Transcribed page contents
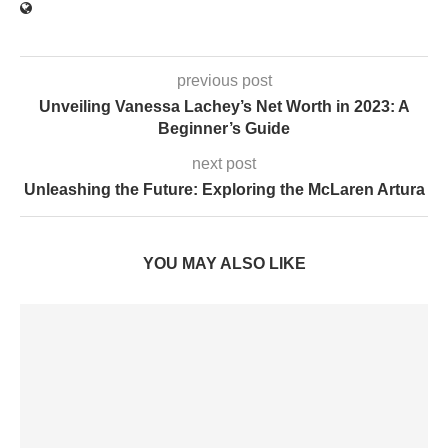
previous post
Unveiling Vanessa Lachey’s Net Worth in 2023: A
Beginner’s Guide
next post
Unleashing the Future: Exploring the McLaren Artura
YOU MAY ALSO LIKE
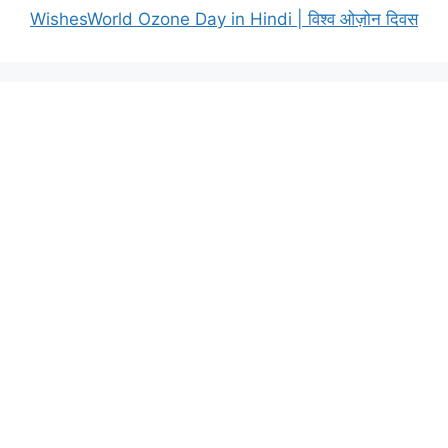
WishesWorld Ozone Day in Hindi | विश्व ओज़ोन दिवस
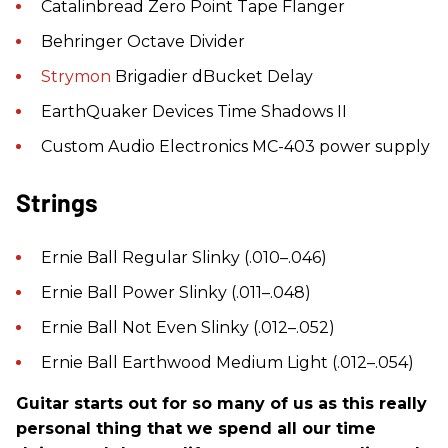
Catalinbread Zero Point Tape Flanger
Behringer Octave Divider
Strymon
Brigadier dBucket Delay
EarthQuaker Devices Time Shadows II
Custom Audio Electronics MC-403 power supply
Strings
Ernie Ball Regular Slinky (.010–.046)
Ernie Ball Power Slinky (.011–.048)
Ernie Ball Not Even Slinky (.012–.052)
Ernie Ball Earthwood Medium Light (.012–.054)
Guitar starts out for so many of us as this really
personal thing that we spend all our time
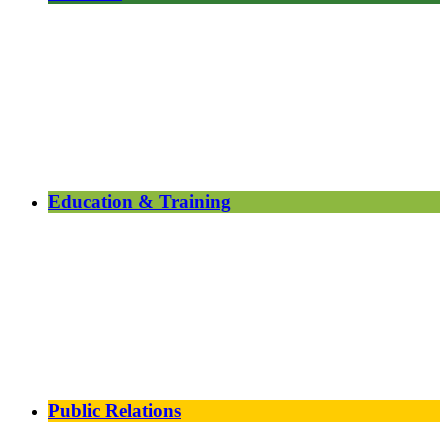
Education & Training
Public Relations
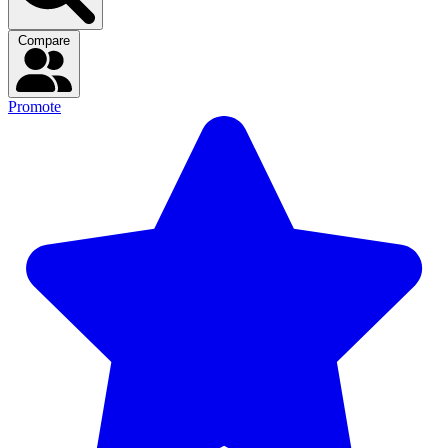
Compare
Promote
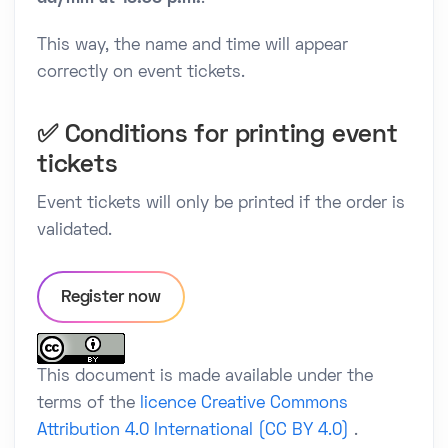
This way, the name and time will appear
correctly on event tickets.
✅ Conditions for printing event
tickets
Event tickets will only be printed if the order is
validated.
Register now
This document is made available under the
terms of the
licence Creative Commons
Attribution 4.0 International (CC BY 4.0)
.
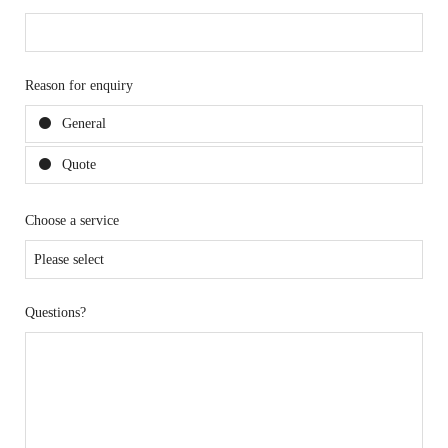
Reason for enquiry
General
Quote
Choose a service
Questions?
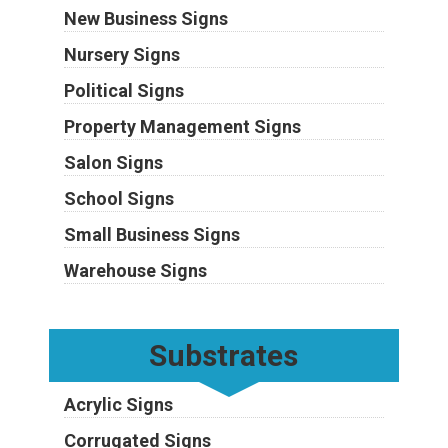
New Business Signs
Nursery Signs
Political Signs
Property Management Signs
Salon Signs
School Signs
Small Business Signs
Warehouse Signs
Substrates
Acrylic Signs
Corrugated Signs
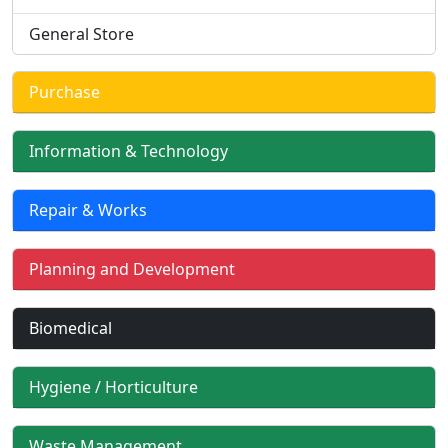
General Store
Purchase
Information & Technology
Repair & Works
Planning and Development
Biomedical
Hygiene / Horticulture
Waste Management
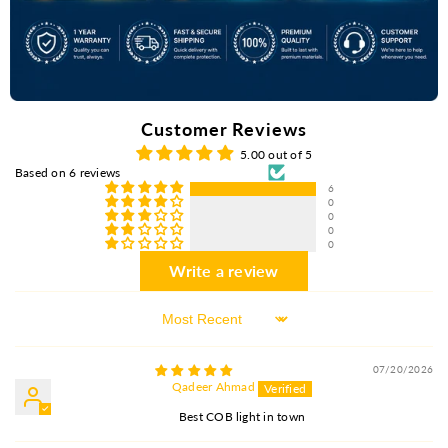
Customer Reviews
5.00 out of 5
Based on 6 reviews
6
0
0
0
0
Write a review
Sort By
07/20/2026
Qadeer Ahmad
Best COB light in town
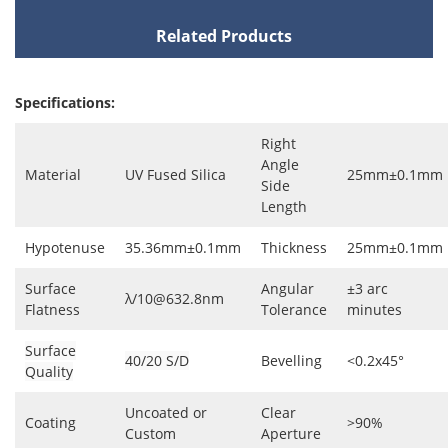
Related Products
Specifications:
Right
Angle
Material
UV Fused Silica
25mm±0.1mm
Side
Length
Hypotenuse
35.36mm±0.1mm
Thickness
25mm±0.1mm
Surface
Angular
±3 arc
λ/10@632.8nm
Flatness
Tolerance
minutes
Surface
40/20 S/D
Bevelling
<0.2x45°
Quality
Uncoated or
Clear
Coating
>90%
Custom
Aperture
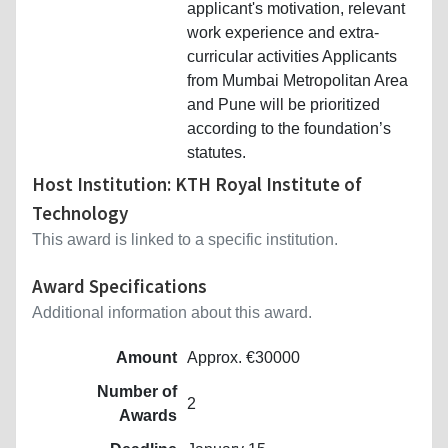
applicant's motivation, relevant
work experience and extra-
curricular activities Applicants
from Mumbai Metropolitan Area
and Pune will be prioritized
according to the foundation’s
statutes.
Host Institution: KTH Royal Institute of
Technology
This award is linked to a specific institution.
Award Specifications
Additional information about this award.
Amount
Approx. €30000
Number of
2
Awards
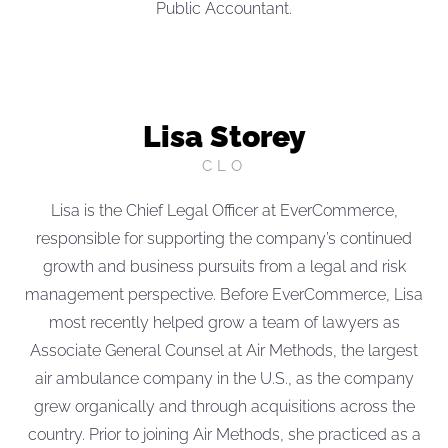
Public Accountant.
Lisa Storey
CLO
Lisa is the Chief Legal Officer at EverCommerce,
responsible for supporting the company’s continued
growth and business pursuits from a legal and risk
management perspective. Before EverCommerce, Lisa
most recently helped grow a team of lawyers as
Associate General Counsel at Air Methods, the largest
air ambulance company in the U.S., as the company
grew organically and through acquisitions across the
country. Prior to joining Air Methods, she practiced as a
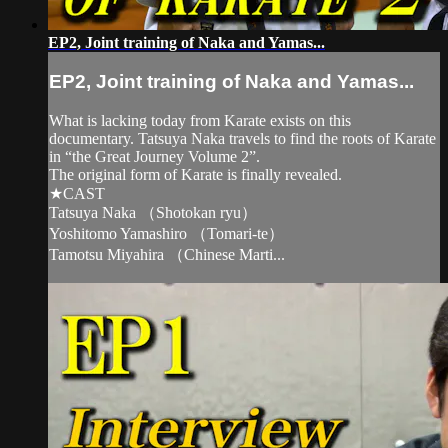
EP2, Joint training of Naka and Yamas...
EP2, Joint training of Naka and Yamas...
What is lacking today from Karate exists on this
documentary. Tatsuya Naka travels to find the roots of Karate
in “the Great Journey Volume 2”.
The original form of Karate is finally revealed.
★CAST
Tatsuya Naka （Shotokan ryu）
Yoshitomo Yamashiro （Tomari-te）
Tamotsu Miyahira （Chinese Marti...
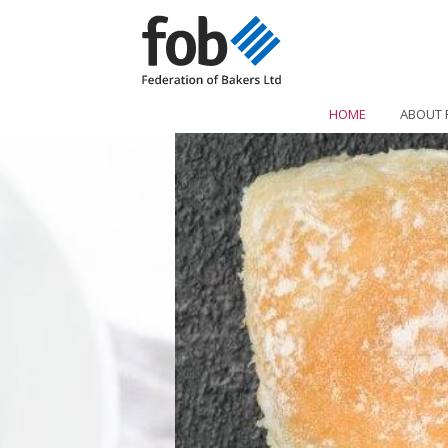
HOME
ABOUT 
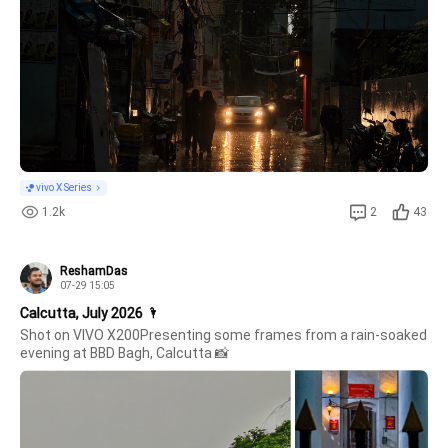
vivo X Series
1.2k
2
43
ReshamDas
07-29 15:05
Calcutta, July 2026 🌂
Shot on VIVO X200Presenting some frames from a rain-soaked 
evening at BBD Bagh, Calcutta 📸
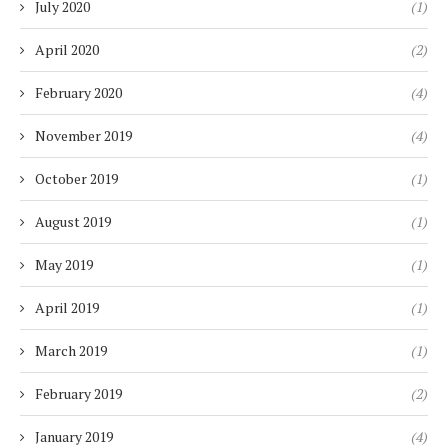
July 2020
(1)
April 2020
(2)
February 2020
(4)
November 2019
(4)
October 2019
(1)
August 2019
(1)
May 2019
(1)
April 2019
(1)
March 2019
(1)
February 2019
(2)
January 2019
(4)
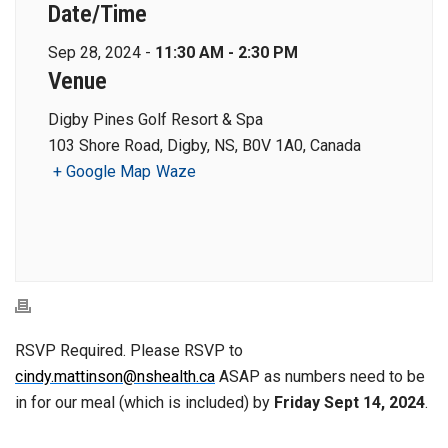
Date/Time
Sep 28, 2024 -
11:30 AM - 2:30 PM
Venue
Digby Pines Golf Resort & Spa
103 Shore Road, Digby, NS, B0V 1A0, Canada
+ Google Map
Waze
RSVP Required. Please RSVP to
cindy.mattinson@nshealth.ca
ASAP as numbers need to be
in for our meal (which is included) by
Friday Sept 14, 2024
.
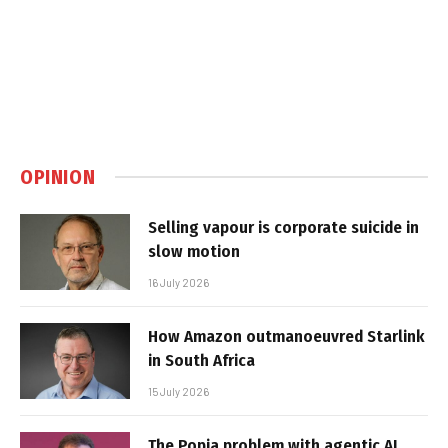
OPINION
Selling vapour is corporate suicide in
slow motion
16 July 2026
How Amazon outmanoeuvred Starlink
in South Africa
15 July 2026
The Popia problem with agentic AI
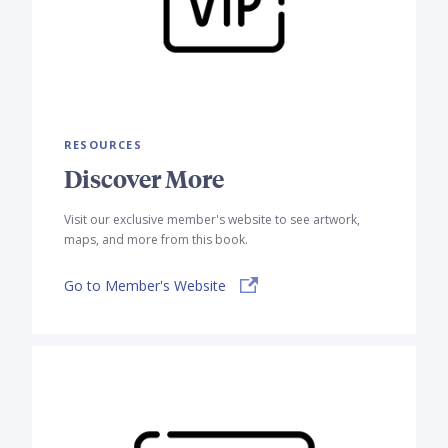
RESOURCES
Discover More
Visit our exclusive member's website to see artwork,
maps, and more from this book.
Go to Member's Website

TASK TO COMPLETE: Using the records above, copy each line that contains "Tatsuya".

ANSWER SPACE:
documentary. Tatsuya Naka travels to find the roots of Karate
Tatsuya Naka （Shotokan ryu）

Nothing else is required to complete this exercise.